3.3.2. Effect of Substrate pH

During nitrate detection, the electrocatalytic effect will decay along with the process of copper oxidation on the electrode surface [31]. Maintaining an acidic pH in the nitrate detection solution could prevent the oxidation of copper on the electrode while promoting the reduction of nitrate. However, excessive hydrogen ions can easily lead to hydrogen evolution during the reaction. To determine the optimal pH value of the detection solution, this study tested the current response of the electrode to the same concentration of nitrate under varying pH conditions (Figure 6a). At a pH of 1 or lower, the high concentration of hydrogen ions caused significant hydrogen evolution reactions, which could obscure the nitrate current response with the hydrogen ion reduction peak. Additionally, the copper film on the electrode surface was susceptible to damage and peeling.
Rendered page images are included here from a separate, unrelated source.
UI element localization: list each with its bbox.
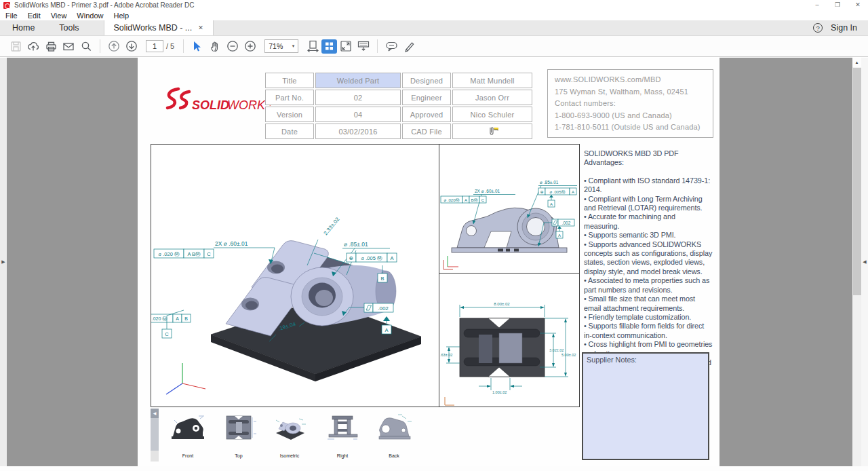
contact-url[interactable]: www.SOLIDWORKS.com/MBD (555, 74, 706, 86)
fullscreen-icon[interactable] (337, 38, 355, 54)
zoom-in-icon[interactable] (241, 38, 259, 54)
left-panel-strip[interactable]: ▶ (0, 58, 7, 466)
thumbnail-top[interactable] (220, 412, 258, 446)
svg-text:⌀ .005Ⓜ: ⌀ .005Ⓜ (550, 190, 566, 194)
tab-document[interactable]: SolidWorks MBD - ... ✕ (104, 20, 214, 35)
advantage-bullet: • Compliant with Long Term Archiving and… (584, 195, 713, 213)
side-datum-a: A (550, 202, 553, 206)
svg-text:.002: .002 (562, 221, 571, 225)
svg-text:C: C (481, 198, 485, 202)
side-hole-callout: 2X ⌀ .60±.01 (475, 189, 500, 193)
title-label: Title (265, 73, 314, 88)
share-upload-icon[interactable] (24, 38, 42, 54)
search-icon[interactable] (77, 38, 95, 54)
acrobat-app-icon (3, 2, 10, 9)
thumbnail-right[interactable] (323, 412, 361, 446)
tab-tools[interactable]: Tools (47, 20, 91, 35)
cad-file-label: CAD File (402, 124, 451, 139)
menu-view[interactable]: View (51, 12, 67, 20)
previous-page-icon[interactable] (105, 38, 123, 54)
fit-width-icon[interactable] (304, 38, 321, 54)
save-icon[interactable] (7, 38, 24, 54)
menu-file[interactable]: File (5, 12, 18, 20)
svg-text:B: B (184, 316, 188, 321)
cad-file-attachment[interactable] (452, 124, 532, 139)
next-page-icon[interactable] (123, 38, 140, 54)
page-display-mode-icon[interactable] (321, 39, 337, 54)
side-view[interactable]: 2X ⌀ .60±.01 ⌀ .020Ⓜ A BⓂ C ⌀ .85±.01 (439, 144, 580, 274)
thumbnail-scroll-thumb[interactable] (151, 418, 159, 451)
main-3d-view[interactable]: 2X ⌀ .60±.01 ⌀ .020 Ⓜ A BⓂ C 2.33±.02 ⌀ … (151, 144, 439, 407)
page-number-input[interactable] (146, 40, 163, 52)
thumbnail-label-top: Top (220, 453, 258, 458)
pdf-page: SOLID WORKS Title Welded Part Designed M… (138, 58, 719, 466)
main-datum-a: A (384, 327, 388, 333)
svg-text:.020 Ⓜ: .020 Ⓜ (152, 316, 167, 321)
help-icon[interactable]: ? (813, 23, 823, 33)
collapse-right-panel-icon[interactable]: ◀ (863, 259, 866, 265)
thumbnail-scroll-track[interactable] (151, 418, 159, 461)
advantages-heading: SOLIDWORKS MBD 3D PDF Advantages: (584, 149, 713, 168)
side-boss-fcf: ⊕ ⌀ .005Ⓜ A (538, 188, 576, 195)
sign-in-button[interactable]: Sign In (831, 23, 857, 33)
top-view[interactable]: 8.00±.02 3.02±.02 5.00±.02 .63±.02 1.00±… (439, 273, 580, 407)
main-boss-fcf: ⊕ ⌀ .005 Ⓜ A (347, 253, 397, 262)
contact-phone-intl: 1-781-810-5011 (Outside US and Canada) (555, 121, 706, 134)
toolbar-divider (183, 39, 184, 53)
scroll-up-icon[interactable]: ▲ (852, 58, 861, 67)
thumbnail-label-isometric: Isometric (271, 453, 309, 458)
version-label: Version (265, 107, 314, 122)
advantage-bullet: • Compliant with ISO standard 14739-1: 2… (584, 176, 713, 195)
zoom-level-dropdown[interactable]: 71% ▾ (264, 39, 298, 53)
toolbar-divider (377, 39, 378, 53)
thumbnail-scroll-left-icon[interactable]: ◀ (151, 409, 159, 418)
advantages-text: SOLIDWORKS MBD 3D PDF Advantages: • Comp… (584, 149, 713, 367)
advantage-bullet: • Supports fillable form fields for dire… (584, 322, 713, 340)
vertical-scrollbar[interactable]: ▲ (852, 58, 861, 466)
thumbnail-label-front: Front (169, 453, 207, 458)
highlighter-icon[interactable] (400, 38, 418, 54)
expand-left-panel-icon[interactable]: ▶ (1, 259, 5, 265)
print-icon[interactable] (42, 38, 60, 54)
tab-document-label: SolidWorks MBD - ... (114, 23, 193, 33)
side-hole-fcf: ⌀ .020Ⓜ A BⓂ C (441, 196, 486, 203)
svg-text:BⓂ: BⓂ (471, 198, 477, 202)
zoom-out-icon[interactable] (224, 38, 241, 54)
tab-home[interactable]: Home (0, 20, 47, 35)
hand-tool-icon[interactable] (206, 38, 224, 54)
thumbnail-back[interactable] (375, 412, 413, 446)
supplier-notes-field[interactable]: Supplier Notes: (582, 352, 709, 460)
main-width-dim: 2.33±.02 (323, 216, 341, 236)
supplier-notes-label: Supplier Notes: (587, 356, 637, 364)
title-value-field[interactable]: Welded Part (315, 73, 401, 88)
svg-text:A: A (176, 316, 179, 321)
svg-text:A BⓂ: A BⓂ (187, 251, 201, 257)
thumbnail-scrollbar[interactable]: ◀ (151, 409, 159, 461)
menu-edit[interactable]: Edit (28, 12, 41, 20)
advantage-bullet: • Associated to meta properties such as … (584, 276, 713, 295)
coordinate-triad-icon (448, 256, 458, 267)
title-block-table: Title Welded Part Designed Matt Mundell … (265, 73, 532, 139)
main-hole-fcf: ⌀ .020 Ⓜ A BⓂ C (154, 249, 214, 258)
menu-help[interactable]: Help (113, 12, 129, 20)
advantage-bullet: • Friendly template customization. (584, 313, 713, 322)
right-panel-strip[interactable]: ◀ (861, 58, 868, 466)
menu-window[interactable]: Window (77, 12, 103, 20)
restore-button[interactable]: ❐ (827, 0, 848, 10)
comment-icon[interactable] (382, 38, 400, 54)
presentation-mode-icon[interactable] (355, 38, 372, 54)
window-bottom-strip (0, 466, 868, 471)
tab-close-icon[interactable]: ✕ (198, 24, 203, 31)
contact-heading: Contact numbers: (555, 98, 706, 110)
close-button[interactable]: ✕ (848, 0, 868, 10)
acrobat-window: SolidWorks MBD - Primer 3.pdf - Adobe Ac… (0, 0, 868, 471)
svg-text:A: A (465, 198, 467, 202)
main-front-fcf: .020 Ⓜ A B (151, 314, 191, 322)
engineer-label: Engineer (402, 90, 451, 105)
thumbnail-isometric[interactable] (271, 412, 309, 446)
select-tool-icon[interactable] (189, 38, 206, 54)
thumbnail-front[interactable] (169, 412, 207, 446)
minimize-button[interactable]: – (807, 0, 827, 10)
top-left-dim: .63±.02 (440, 353, 452, 357)
email-icon[interactable] (60, 38, 77, 54)
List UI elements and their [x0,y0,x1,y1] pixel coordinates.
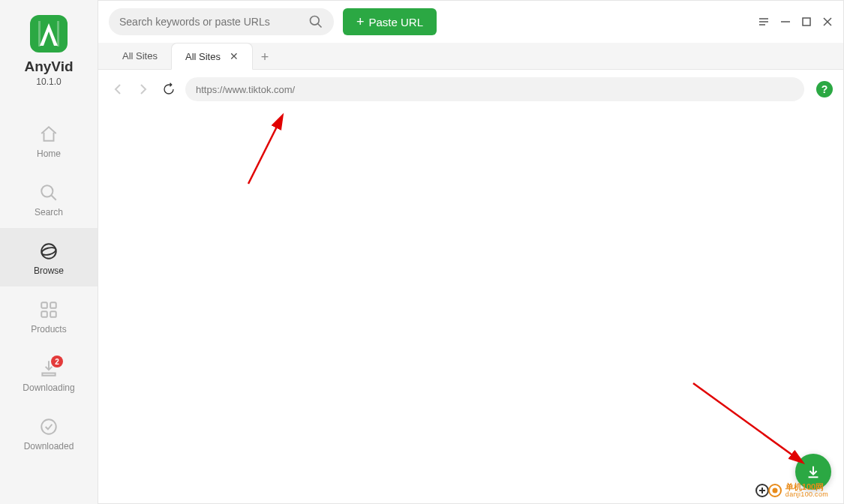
svg-point-11 [311,16,320,26]
sidebar-item-label: Browse [34,266,64,276]
svg-rect-9 [50,311,56,317]
home-icon [39,124,59,144]
maximize-icon[interactable] [801,16,812,27]
tab-all-sites[interactable]: All Sites [109,42,171,69]
sidebar-item-label: Downloaded [24,441,74,452]
sidebar-item-downloaded[interactable]: Downloaded [0,404,98,462]
help-button[interactable]: ? [816,81,833,98]
tab-label: All Sites [122,50,158,62]
tabs-bar: All Sites All Sites ✕ + [98,43,843,70]
sidebar-item-browse[interactable]: Browse [0,228,98,286]
reload-button[interactable] [160,80,178,98]
sidebar-item-label: Downloading [23,382,74,393]
downloaded-icon [39,417,59,436]
app-logo [30,15,68,52]
sidebar-item-home[interactable]: Home [0,111,98,170]
svg-point-4 [41,244,56,259]
products-icon [39,300,59,320]
forward-button[interactable] [134,80,152,98]
logo-icon [38,20,60,47]
search-icon [308,14,323,29]
app-version: 10.1.0 [36,76,61,87]
svg-rect-7 [50,302,56,308]
search-icon [39,183,59,202]
top-bar: + Paste URL [98,1,843,43]
main-panel: + Paste URL All Sites All Sites ✕ + [98,0,844,504]
url-box[interactable] [185,77,804,101]
annotation-arrow-1 [233,109,301,191]
sidebar-item-products[interactable]: Products [0,286,98,345]
close-tab-icon[interactable]: ✕ [230,50,239,62]
sidebar-item-downloading[interactable]: 2 Downloading [0,345,98,404]
browser-nav-row: ? [98,70,843,109]
svg-rect-6 [41,302,47,308]
svg-rect-17 [803,18,810,26]
download-fab[interactable] [795,454,831,490]
tab-all-sites-active[interactable]: All Sites ✕ [171,43,253,70]
svg-point-5 [41,246,56,256]
sidebar: AnyVid 10.1.0 Home Search Browse Product… [0,0,98,504]
minimize-icon[interactable] [780,16,791,27]
svg-point-10 [41,419,56,434]
svg-point-2 [41,185,53,196]
chevron-left-icon [114,84,122,94]
sidebar-item-label: Home [37,148,61,159]
global-search-input[interactable] [119,16,302,28]
browse-icon [39,242,59,261]
window-controls [758,16,833,28]
sidebar-item-label: Search [35,207,63,218]
url-input[interactable] [196,84,794,95]
app-name: AnyVid [24,58,73,75]
svg-rect-8 [41,311,47,317]
svg-rect-0 [38,21,41,46]
paste-url-label: Paste URL [369,16,424,28]
global-search-box[interactable] [109,8,334,35]
back-button[interactable] [109,80,127,98]
new-tab-button[interactable]: + [253,45,277,69]
reload-icon [162,82,176,96]
svg-line-20 [248,116,282,184]
chevron-right-icon [140,84,147,94]
sidebar-item-search[interactable]: Search [0,170,98,228]
download-icon [805,464,821,480]
browser-content [98,109,844,504]
downloading-badge: 2 [51,356,63,368]
plus-icon: + [356,15,365,28]
svg-rect-1 [57,21,59,46]
svg-line-3 [51,195,56,200]
paste-url-button[interactable]: + Paste URL [343,8,437,35]
close-icon[interactable] [822,16,833,27]
svg-line-12 [318,24,322,28]
sidebar-item-label: Products [31,324,66,334]
menu-icon[interactable] [758,16,770,28]
tab-label: All Sites [185,51,221,62]
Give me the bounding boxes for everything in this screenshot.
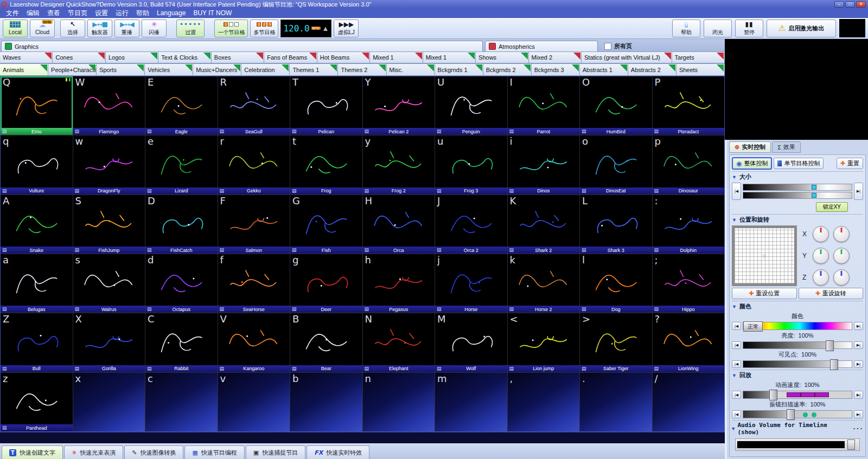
playback-section-header[interactable]: ▼ 回放 bbox=[732, 370, 863, 379]
position-knob-z[interactable] bbox=[813, 269, 829, 286]
cue-cell[interactable]: M▤Wolf bbox=[435, 313, 507, 372]
enable-laser-output-button[interactable]: ⚠ 启用激光输出 bbox=[767, 20, 836, 37]
cue-cell[interactable]: N▤Elephant bbox=[363, 313, 435, 372]
cue-cell[interactable]: P▤Pteradact bbox=[653, 76, 725, 135]
menu-item[interactable]: 帮助 bbox=[132, 9, 153, 18]
category-tab[interactable]: Sports bbox=[96, 63, 145, 76]
menu-item[interactable]: 节目页 bbox=[64, 9, 91, 18]
cue-cell[interactable]: R▤SeaGull bbox=[218, 76, 290, 135]
more-icon[interactable]: ··· bbox=[852, 425, 863, 432]
menu-item[interactable]: 设置 bbox=[91, 9, 112, 18]
cue-cell[interactable]: h▤Pegasus bbox=[363, 254, 435, 313]
color-section-header[interactable]: ▼ 颜色 bbox=[732, 301, 863, 311]
menu-item[interactable]: 查看 bbox=[43, 9, 64, 18]
category-tab[interactable]: Boxes bbox=[211, 51, 264, 63]
audio-volume-slider[interactable] bbox=[735, 438, 860, 451]
single-cue-control-button[interactable]: 单节目格控制 bbox=[774, 158, 824, 169]
visible-step-right-button[interactable]: ▶| bbox=[854, 360, 863, 368]
category-tab[interactable]: Fans of Beams bbox=[264, 51, 317, 63]
category-tab[interactable]: Cones bbox=[52, 51, 105, 63]
cue-cell[interactable]: <▤Lion jump bbox=[508, 313, 580, 372]
category-tab[interactable]: Targets bbox=[672, 51, 725, 63]
brightness-handle[interactable] bbox=[826, 340, 834, 351]
blackout-button[interactable]: 闭光 bbox=[704, 20, 732, 37]
cue-cell[interactable]: k▤Horse 2 bbox=[508, 254, 580, 313]
anim-speed-handle[interactable] bbox=[769, 390, 777, 400]
menu-item[interactable]: 编辑 bbox=[23, 9, 43, 18]
cue-cell[interactable]: c bbox=[145, 373, 218, 431]
menu-item[interactable]: 运行 bbox=[112, 9, 132, 18]
size-y-handle[interactable] bbox=[812, 193, 816, 198]
bpm-display[interactable]: 120.0 BPM ▲ bbox=[280, 20, 331, 37]
cue-cell[interactable]: F▤Salmon bbox=[218, 195, 290, 254]
scan-step-left-button[interactable]: |◀ bbox=[732, 410, 741, 418]
cue-cell[interactable]: t▤Frog bbox=[290, 135, 362, 194]
all-pages-checkbox[interactable] bbox=[604, 43, 611, 50]
rotation-knob-y[interactable] bbox=[833, 248, 850, 264]
category-tab[interactable]: Themes 2 bbox=[337, 63, 386, 76]
category-tab[interactable]: Mixed 2 bbox=[528, 51, 582, 63]
audio-section-header[interactable]: ▼ Audio Volume for Timeline (show) ··· bbox=[732, 420, 863, 436]
cue-cell[interactable]: o▤DinosEat bbox=[580, 135, 652, 194]
cue-cell[interactable]: . bbox=[580, 373, 652, 431]
cue-cell[interactable]: a▤Belugas bbox=[1, 254, 73, 313]
trigger-mode-button[interactable]: ▶↔■ 触发器 bbox=[87, 20, 112, 37]
cue-cell[interactable]: D▤FishCatch bbox=[145, 195, 218, 254]
cue-cell[interactable]: / bbox=[653, 373, 725, 431]
cue-cell[interactable]: j▤Horse bbox=[435, 254, 507, 313]
cue-cell[interactable]: O▤HumBird bbox=[580, 76, 652, 135]
color-normal-handle[interactable]: 正常 bbox=[743, 321, 763, 332]
category-tab[interactable]: Vehicles bbox=[144, 63, 193, 76]
bottom-tab-trace[interactable]: ✎快速图像转换 bbox=[124, 445, 183, 459]
category-tab[interactable]: Misc. bbox=[386, 63, 435, 76]
category-tab[interactable]: Celebration bbox=[241, 63, 290, 76]
category-tab[interactable]: Mixed 1 bbox=[423, 51, 476, 63]
virtual-lj-button[interactable]: ▶▶▶ 虚拟LJ bbox=[334, 20, 359, 37]
lock-xy-button[interactable]: 锁定XY bbox=[816, 202, 848, 212]
cue-cell[interactable]: r▤Gekko bbox=[218, 135, 290, 194]
visible-step-left-button[interactable]: |◀ bbox=[732, 360, 741, 368]
reset-position-button[interactable]: ✚ 重设位置 bbox=[732, 288, 797, 299]
audio-volume-handle[interactable] bbox=[847, 439, 855, 450]
cue-cell[interactable]: :▤Dolphin bbox=[653, 195, 725, 254]
category-tab[interactable]: Bckgrnds 3 bbox=[531, 63, 580, 76]
cue-cell[interactable]: X▤Gorilla bbox=[73, 313, 145, 372]
cue-cell[interactable]: >▤Saber Tiger bbox=[580, 313, 652, 372]
color-step-left-button[interactable]: |◀ bbox=[732, 322, 741, 330]
category-tab[interactable]: Waves bbox=[0, 51, 53, 63]
cue-cell[interactable]: , bbox=[508, 373, 580, 431]
cue-cell[interactable]: b bbox=[290, 373, 362, 431]
category-tab[interactable]: Statics (great with Virtual LJ) bbox=[581, 51, 672, 63]
cue-cell[interactable]: H▤Orca bbox=[363, 195, 435, 254]
close-button[interactable]: ✕ bbox=[856, 1, 866, 8]
multi-cue-grid-button[interactable]: 123 多节目格 bbox=[250, 20, 278, 37]
scan-step-right-button[interactable]: ▶| bbox=[854, 410, 863, 418]
scan-rate-slider[interactable] bbox=[743, 410, 852, 418]
cue-cell[interactable]: Q▤Emu bbox=[1, 76, 73, 135]
category-tab[interactable]: Abstracts 2 bbox=[628, 63, 676, 76]
overall-control-button[interactable]: ◉ 整体控制 bbox=[732, 157, 772, 170]
visible-points-handle[interactable] bbox=[830, 359, 838, 370]
cue-cell[interactable]: g▤Deer bbox=[290, 254, 362, 313]
category-tab[interactable]: Animals bbox=[0, 63, 48, 76]
cue-cell[interactable]: l▤Dog bbox=[580, 254, 652, 313]
replay-mode-button[interactable]: ▶↔◀ 重播 bbox=[114, 20, 139, 37]
cue-cell[interactable]: y▤Frog 2 bbox=[363, 135, 435, 194]
size-step-left-button[interactable]: |◀ bbox=[732, 183, 741, 200]
cloud-button[interactable]: ☁ Cloud beta bbox=[30, 20, 55, 37]
cue-cell[interactable]: p▤Dinosaur bbox=[653, 135, 725, 194]
visible-points-slider[interactable] bbox=[743, 360, 852, 368]
color-step-right-button[interactable]: ▶| bbox=[854, 322, 863, 330]
category-tab[interactable]: Abstracts 1 bbox=[579, 63, 628, 76]
cue-cell[interactable]: B▤Bear bbox=[290, 313, 362, 372]
rotation-knob-x[interactable] bbox=[833, 226, 850, 242]
cue-cell[interactable]: m bbox=[435, 373, 507, 431]
page-tab-graphics[interactable]: Graphics bbox=[1, 41, 483, 51]
bottom-tab-beams[interactable]: ✳快速光束表演 bbox=[64, 445, 123, 459]
position-section-header[interactable]: ▼ 位置和旋转 bbox=[732, 214, 863, 224]
cue-cell[interactable]: L▤Shark 3 bbox=[580, 195, 652, 254]
brightness-step-right-button[interactable]: ▶| bbox=[854, 341, 863, 349]
position-pad[interactable]: ◇ bbox=[732, 225, 797, 286]
bottom-tab-text[interactable]: T快速创建文字 bbox=[2, 445, 63, 459]
cue-cell[interactable]: A▤Snake bbox=[1, 195, 73, 254]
As the pH increased above 1, the current response decreased due to the weakened positive incentive for the nitrate reduction reaction caused by the decrease in hydrogen ion concentration. Additionally, the weaker acidic environment reduced the inhibition of copper oxidation. Figure 6c shows the concentration gradient linear-scan curve when the pH of the nitrate detection solution was 1.5, and Figure 6d shows the concentration gradient linear-scan curve when the pH was 2. By comparison, it is evident that the upper detection limit of nitrate at pH 2 was significantly lower than that at pH 1.5. Figure 6b presents the linear fitting curves of the concentration gradient from 0 to 30 mg/L for the nitrate detection solutions at pH = 1.5 and pH = 2. At pH = 2, the nitrate current response saturated when the nitrate concentration exceeded 15 mg/L, resulting in decreased detection sensitivity. Additionally, the fitting curve’s overall linearity and sensitivity at pH = 2 were lower than those at pH = 1.5. Therefore, increasing the pH also decreased sensitivity, linearity, and the detection upper limit.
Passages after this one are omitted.